Sermon: Locating The Vine

Below is the text of the sermon I delivered Sunday, May 6, 2018 at Grace and St. Peter's in Hamden, CT. As described in the sermon we had switched the Gospel lessons between last week and this week, so the text was John 15:1-8. I did vary a bit from this draft as I presented it, but the ideas and framework remained the same.

[From the center Aisle]

Good Morning. Bob is out of town today and Dexter has graciously given me the opportunity to preach. In today's lesson were going to talk about about location and I’m going to do something a little bit differently. Bob has been preaching from the aisle, Amanda used to preach from the pulpit. I’m going to do a little bit of both and maybe bring in a little bit from my studies in seminary. I also invite you to think pay attention in a different way. I want you to pay attention to all that is going on here. Look around the sanctuary. Look at the altar. Look at the light coming in through the stained glass windows. Listen to my words. Listen to the sounds of people shifting around in their seats, rustling papers, and the sounds of the world outside the church, the traffic, the birds, and so on.

[pause… Walk to the altar and then to the pulpit]

May the words of my mouth and the meditations of our hearts be always acceptable in your sight, oh Lord, our strength and our redeemer.

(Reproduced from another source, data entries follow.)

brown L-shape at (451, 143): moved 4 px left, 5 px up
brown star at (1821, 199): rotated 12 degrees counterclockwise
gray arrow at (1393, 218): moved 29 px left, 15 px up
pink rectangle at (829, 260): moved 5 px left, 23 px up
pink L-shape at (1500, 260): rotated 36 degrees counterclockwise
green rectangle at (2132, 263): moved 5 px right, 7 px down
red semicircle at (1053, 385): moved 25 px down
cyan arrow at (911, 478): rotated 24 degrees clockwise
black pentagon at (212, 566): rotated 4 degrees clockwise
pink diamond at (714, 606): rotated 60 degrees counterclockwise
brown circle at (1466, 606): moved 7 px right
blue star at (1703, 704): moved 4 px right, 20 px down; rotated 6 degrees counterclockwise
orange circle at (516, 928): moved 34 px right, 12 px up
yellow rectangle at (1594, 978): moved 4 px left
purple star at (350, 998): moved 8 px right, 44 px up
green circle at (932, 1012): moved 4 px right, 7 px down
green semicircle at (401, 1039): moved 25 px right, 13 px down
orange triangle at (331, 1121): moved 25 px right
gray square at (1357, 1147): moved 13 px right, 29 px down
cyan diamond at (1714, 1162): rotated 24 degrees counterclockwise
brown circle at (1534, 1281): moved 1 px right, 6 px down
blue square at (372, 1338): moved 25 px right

Today, we hear the lesson about Jesus being the vine and us being the branches. We’re doing things a little bit out of order. Our lesson last week about God’s love should have been the lesson for this week and vice versa, but Bob wanted to change the order so that youth Sunday would have such a great passage to preach from and that fit in with their song. We need to keep in mind that today’s lesson comes before the lesson we heard about love last week.

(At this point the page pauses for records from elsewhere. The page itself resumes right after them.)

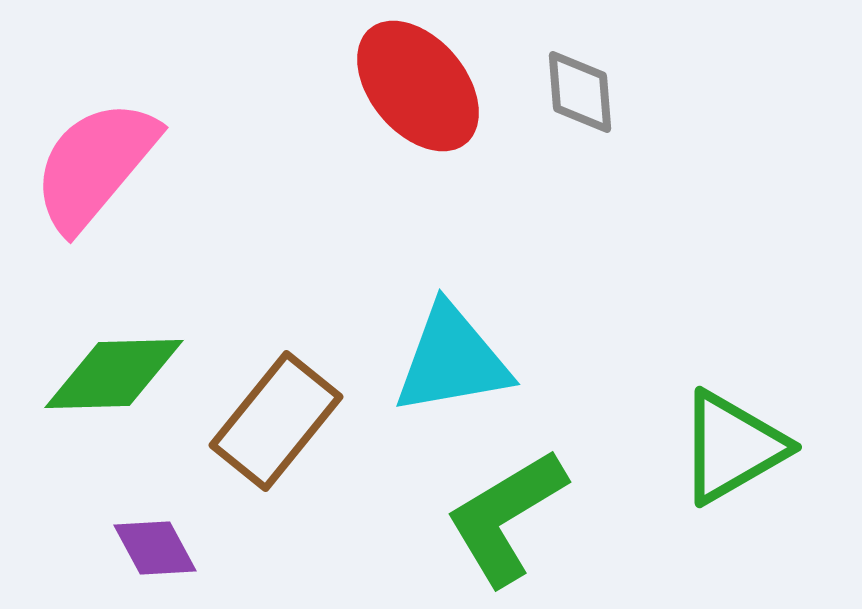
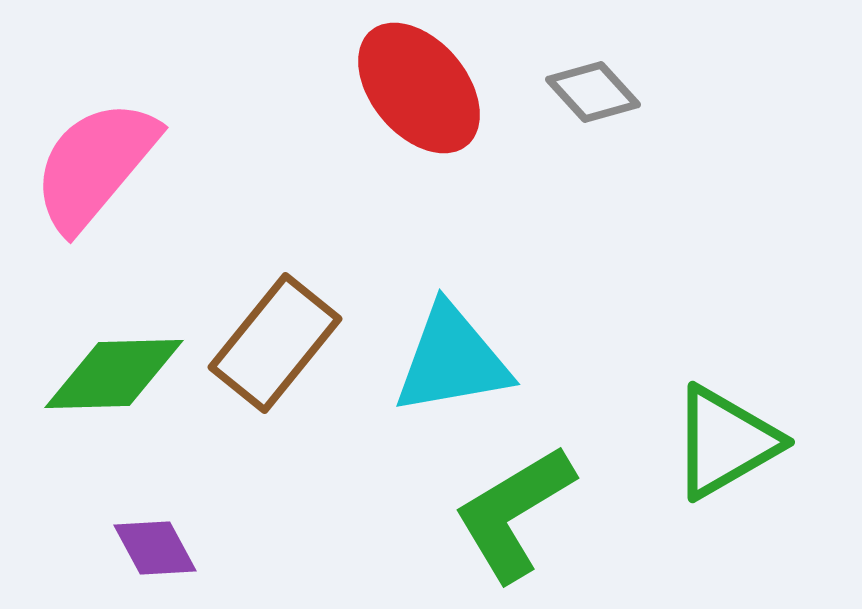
red ellipse: moved 1 px right, 2 px down
gray diamond: moved 13 px right; rotated 38 degrees counterclockwise
brown rectangle: moved 1 px left, 78 px up
green triangle: moved 7 px left, 5 px up
green L-shape: moved 8 px right, 4 px up
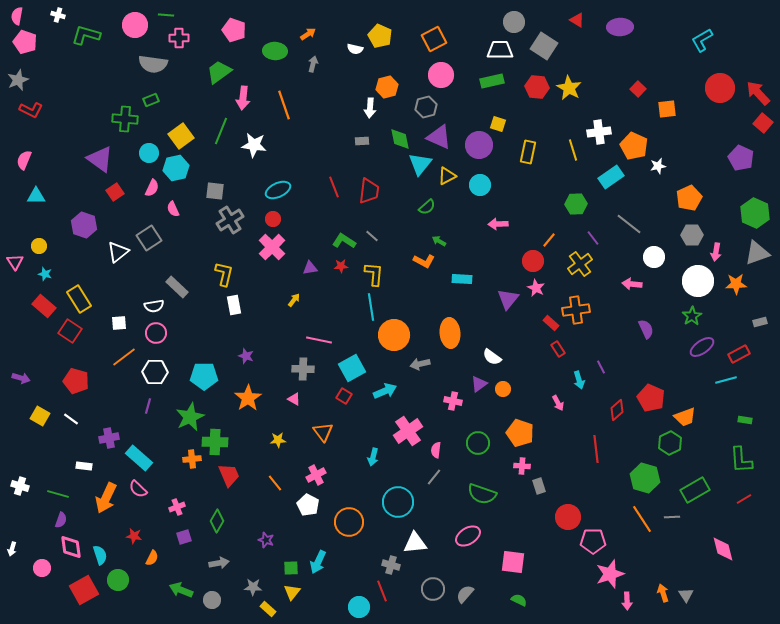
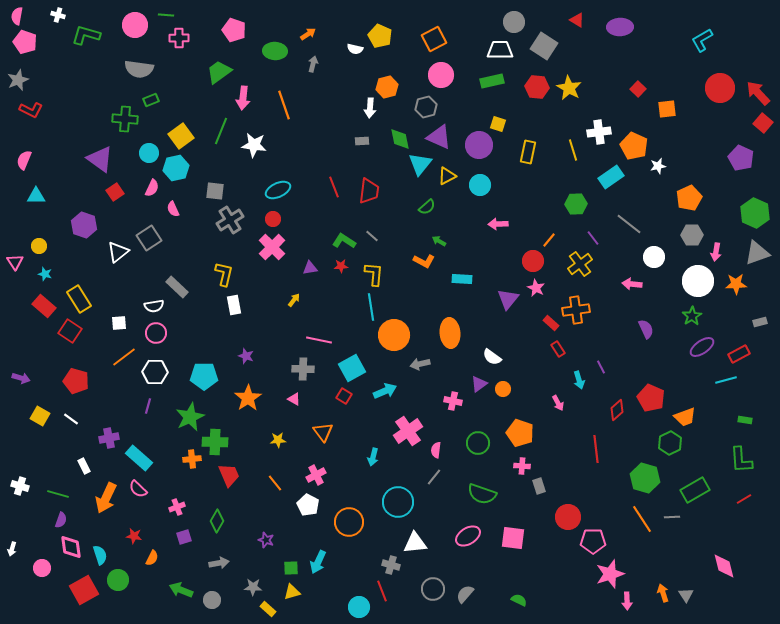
gray semicircle at (153, 64): moved 14 px left, 5 px down
white rectangle at (84, 466): rotated 56 degrees clockwise
pink diamond at (723, 549): moved 1 px right, 17 px down
pink square at (513, 562): moved 24 px up
yellow triangle at (292, 592): rotated 36 degrees clockwise
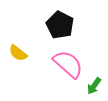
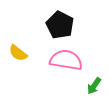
pink semicircle: moved 2 px left, 4 px up; rotated 32 degrees counterclockwise
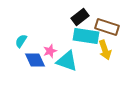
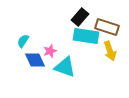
black rectangle: rotated 12 degrees counterclockwise
cyan semicircle: moved 2 px right
yellow arrow: moved 5 px right, 1 px down
cyan triangle: moved 2 px left, 6 px down
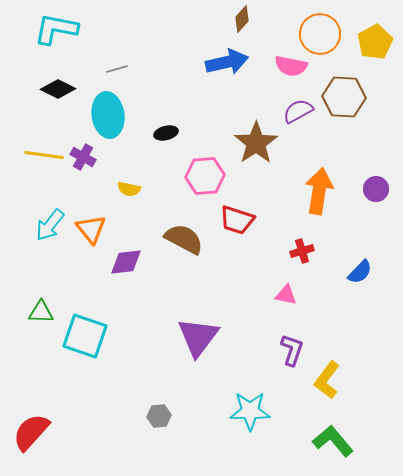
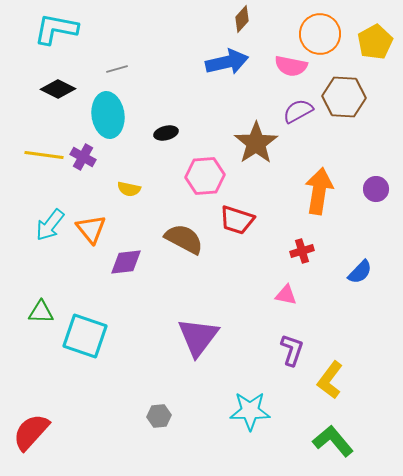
yellow L-shape: moved 3 px right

These two lessons, together come as part of the Jesus’ great Farewell Discourse in chapters 14 through 17 of John. They are preceded and followed by Jesus telling the disciples about God sending the Holy Spirit.

In Biblical Studies, a lot of attention is paid to the location of various texts. When and where were the texts written? Who wrote the texts and how did they fit into the society of the time? What about the location might shape what got included and what didn’t get included in the text? Finally, how does our location today shape how we think about the texts?

An important question that the early Christians at the Gospel of John was written were struggling with was the relationship between Jewish Christians and Gentile Christians. Would Gentiles have to adopt Jewish customs? If so, which thread of Jewish customs, the customs of the Greek Jews spread out across the Middle East, or the customs of Hebrew Jews in Jerusalem? This was about more than things like keeping a kosher kitchen or being circumcised. It was about the very understanding of who they were.

What role did Jerusalem play to these Jews and early Christians? Jesus’ comments about being the vine need to be thought about in terms of Old Testament scriptures about Vineyards.

In Isaiah 5:7, we read:

The vineyard of the LORD Almighty
is the nation of Israel,
and the people of Judah
are the vines he delighted in.

Deuteronomy 28:30 echoes this theme but with an ominous warning, “You will plant a vineyard, but you will not even begin to enjoy its fruit.”

Various commentators have suggested that what Jesus is saying here is that what matters is our relationship with God instead of any specific physical location. In this light, John 15 fits very nicely between the discussions of the Holy Spirit coming in Chapters 14 and 16. The physical body of Jesus cannot possibly be with all people in all locations at all times, but the Holy Spirit can be.

As we continue to think about who we are as a community, I think this is an important perspective. We have a beautiful church building at a great location. Its purpose should be to draw each of us closer to God and to one another as we bring God’s love to the greater community. We, as a community, can bring God’s love, as we experience it here to people in our daily lives, wherever our paths take us.

In the Gospel, Jesus calls us to remain in him, as he remains in us. An older translation of this is ‘abide’. What does it mean to remain or abide in Jesus? The same word is used in Matthew when Jesus sends out the disciples. “Whatever town or village you enter, search there for some worthy person and stay [or remain or abide] at their house until you leave”.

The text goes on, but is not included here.